**TASK REQUIREMENTS**
Among these entries, count the lines containing the word "Multi" and answer with only the number.

** Opening RECORDS PROVIDED block **

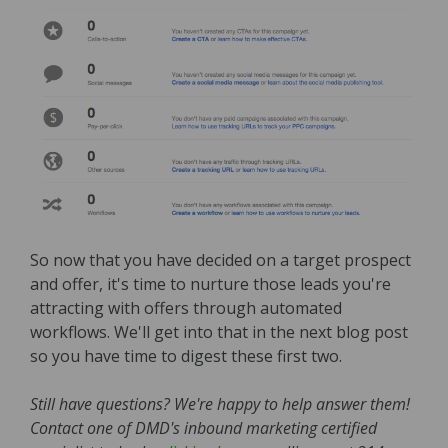
So now that you have decided on a target prospect
and offer, it's time to nurture those leads you're
attracting with offers through automated
workflows. We'll get into that in the next blog post
so you have time to digest these first two.
Still have questions? We're happy to help answer them!
Contact one of DMD's inbound marketing certified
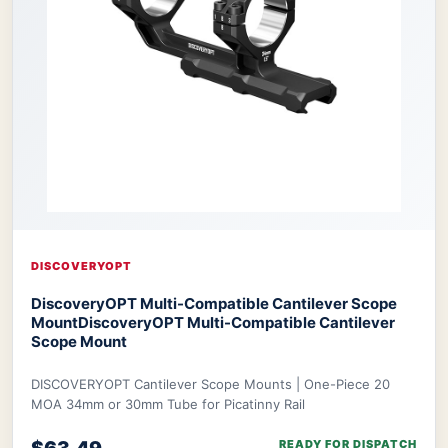
DISCOVERYOPT
DiscoveryOPT Multi-Compatible Cantilever Scope
Mount
DiscoveryOPT Multi-Compatible Cantilever
Scope Mount
DISCOVERYOPT Cantilever Scope Mounts | One-Piece 20
MOA 34mm or 30mm Tube for Picatinny Rail
READY FOR DISPATCH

** Closing RECORDS PROVIDED block **

**RESPONSE AREA**
2